How to speed up this C++ program with eigen library against matlab? - c++

I want to use C++ for big linear algebra computation. As a starting step, these comparison programs I created in C++ and matlab. I am also giving astonishing execution time here. Can you suggest way to beat matlab or atleast get comparable performance? I know that C++ uses highly vectorized methods for computations. So in large scientific programming involving linear algebra, should one always go for matlab instead of C++? I personally think that matlab doesn't give good performance for large computations therefore C++ is preferred to matlab in such cases. However my program results go contrary to this belief.

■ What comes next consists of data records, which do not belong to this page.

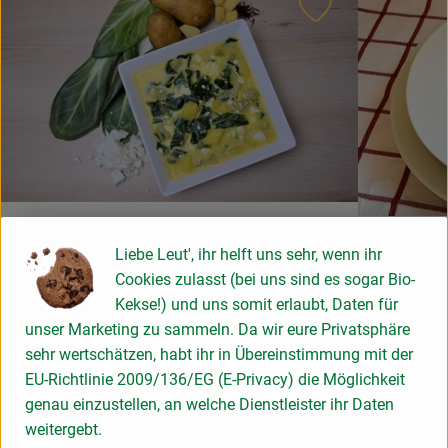
Rezept zu Favou
Kochen & Backen
Naturkost
Drogerie
Über uns
Blog
Ecuadorianische Mangoldsuppe
Sprossen
Liebe Leut', ihr helft uns sehr, wenn ihr
Rezepte
Cookies zulasst (bei uns sind es sogar Bio-
Kekse!) und uns somit erlaubt, Daten für
Nützliches
unser Marketing zu sammeln. Da wir eure Privatsphäre
einfach
2
Zutaten
Schwierigkeit:
Schwierigk
sehr wertschätzen, habt ihr in Übereinstimmung mit der
Veranstaltungen
EU-Richtlinie 2009/136/EG (E-Privacy) die Möglichkeit
genau einzustellen, an welche Dienstleister ihr Daten
weitergebt.
Du hast eine Frage? Wir helfen gerne:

C++ program compiled with gcc:
#include <iostream>
#include <Eigen\Dense> //EIGEN library
using namespace Eigen;
using namespace std;
int main()
{
MatrixXd A;
A.setRandom(1000, 1000);
MatrixXd B;
B.setRandom(1000, 1000);
MatrixXd C;
C=A*B;
}
Execution time: 24.141 s
Here is matlab program:
function [ ] = Trial( )
clear all;
close all;
clc;
tic;
A=rand([1000,1000]);
B=rand([1000,1000]);
C=A*B;
toc
end
Elapsed time is 0.073883 seconds.

It is extremely hard to beat MATLAB, even with all optimizations turned on. To get the most out of Eigen you need to compile with parallel support (-fopenmp in gcc), and turn optimizations on (-O3). Even in this case, MATLAB will be slightly faster, mainly because it is using the Intel MKL proprietary library to get the most out of Intel chips, so unless you buy it I don't think you will be able to beat it. I am currently using Eigen for a project and wasn't able to beat MATLAB (at least not for dense matrix multiplication).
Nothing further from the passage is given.